Washington however warned: “There are strong reasons why the United States should not appear to be the point of the spear in assisting India in this situation. The most impelling of these is that our role might force Moscow to support Peiping [Beijing]. We shall be considering here whether there is anything we can constructively say to Moscow about China’s reckless and provocative action because there is some reason to believe that Moscow is also very much worried about the dangerous possibility. I would emphasize, however, India must mobilize its own diplomatic and political resources, seek the broadest base of support throughout the world and, more particularly, enlist the active interest and participation of the Commonwealth.”

The end results of these discussions were plans for a major three-phase military aid package encompassing material support, help with domestic defense production, and possible assistance with air defenses.
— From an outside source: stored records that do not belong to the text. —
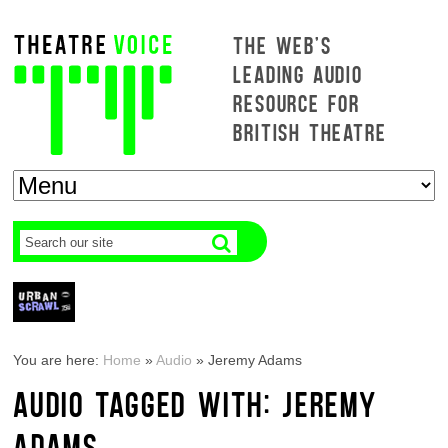
THE WEB'S
LEADING AUDIO
RESOURCE FOR
BRITISH THEATRE
You are here:
Home
»
Audio
»
Jeremy Adams
AUDIO TAGGED WITH: JEREMY
ADAMS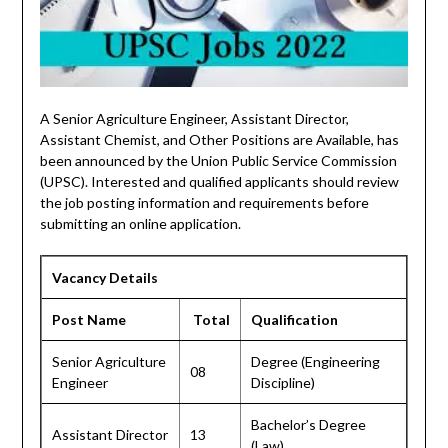
A Senior Agriculture Engineer, Assistant Director,
Assistant Chemist, and Other Positions are Available, has
been announced by the Union Public Service Commission
(UPSC). Interested and qualified applicants should review
the job posting information and requirements before
submitting an online application.
Vacancy Details
Post Name
Total
Qualification
Senior Agriculture
Degree (Engineering
08
Engineer
Discipline)
Bachelor’s Degree
Assistant Director
13
(Law)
Already on November 19 (in the cable quoted earlier), Rusk had defined the possible help Washington could immediately provide to Delhi: “We are prepared to dispatch twelve or more C-130’s at once to assist in any necessary movement of forces and equipment to Assam area or to Ladakh. This would be US operation with planes, crews support. Request your urgent advice whether Indians prepared to use this transport immediately. Also earliest estimates men and tonnage involved. Special airlift team being dispatched at once. This provides another opportunity for you to remind Indians about importance of moving troops from Pakistan border. Urgency of situation underlines anomaly of Indian reluctance in this respect.”
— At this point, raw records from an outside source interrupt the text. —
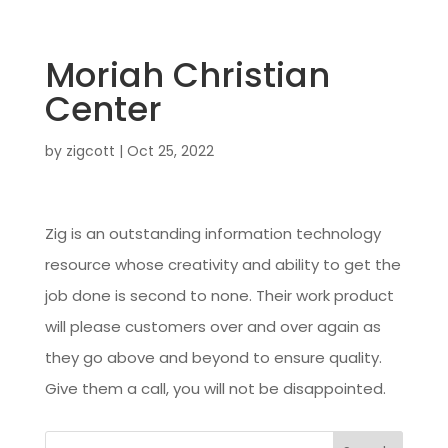
Moriah Christian
Center
by
zigcott
|
Oct 25, 2022
Zig is an outstanding information technology
resource whose creativity and ability to get the
job done is second to none. Their work product
will please customers over and over again as
they go above and beyond to ensure quality.
Give them a call, you will not be disappointed.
Part of the Harriman’s mission was also to make peace between India and Pakistan.

Washington was keen to rope in the British in the operation.
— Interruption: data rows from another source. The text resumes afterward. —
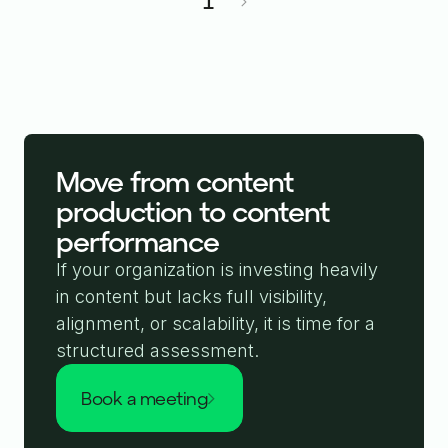
1
Move from content
production to content
performance
If your organization is investing heavily
in content but lacks full visibility,
alignment, or scalability, it is time for a
structured assessment.
book a meeting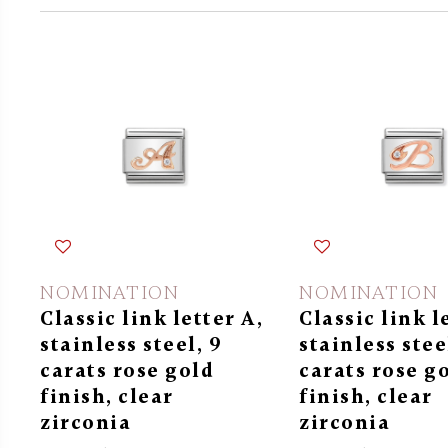
NOMINATION
NOMINATION
Classic link letter A,
Classic link l
stainless steel, 9
stainless stee
carats rose gold
carats rose g
finish, clear
finish, clear
zirconia
zirconia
As mentioned by The US Secretary of State in the same cable: “This as far as we can see to go on basis of facts now available here. However, supply actions urgently needed and assessed as valid need not be delayed despite lack of clear picture Indian capabilities. View possibility India now ready use tactical air, one airlift requirement may be bombs request of UK. London should raise this and ascertain availability and British air shipment capabilities.”

This is for the overt assistance; we have another source of the events, which mentions the covert support (minus the U-2’s reconnaissance flights).

Kenneth Conboy and James Morrison in their ‘The CIA’S Secret in Tibet’ (University Press of Kansas, 2002) recounts:

On 21 November, Harriman’s entourage departed Andrews Air Force Base in Maryland. Although the Chinese declared a unilateral cease-fire while the group was en route, the situation was still tense when it reached New Delhi the following day. Without pause, Ambassador Galbraith ushered Harriman into the first of four meetings with Nehru. The end results of these discussions were plans for a major three-phase military aid package encompassing material support, help with domestic defense production, and possible assistance with air defenses.

Convoy and Morrison, who are more interested by the covert aspect of the US-India collaboration (particularly the US support to the Tibetan guerilla), continue:

Both the CIA and the Intelligence Bureau were quick to seize the opportunity.

As a covert aside to Harriman’s talks, the CIA representatives on the delegation held their own sessions with Indian intelligence czar [Intelligence Bureau Director B.N.] Mullik. This was a first, as Galbraith had previously taken great pains to downscale the agency’s activities inside India to all but benign reporting functions. As recently as 5 November, he had objected to projected CIA plans due to the risk of exposure. But in a 13 November letter to Kennedy, the ambassador had a qualified change of heart, noting that [Defence Minister V.K. Krishna] Menon’s departure was a turning point to begin working with the Indians on ‘sensitive matters’.

Both the CIA and the Intelligence Bureau were quick to seize the opportunity. “I went into a huddle with Mullik and Des [FitzGerald, head of CIA’s Far East Division],” recalls Critchfield [James Critchfield of the CIA’s the Near East Division], “and we started coming up with all these schemes against the Chinese.”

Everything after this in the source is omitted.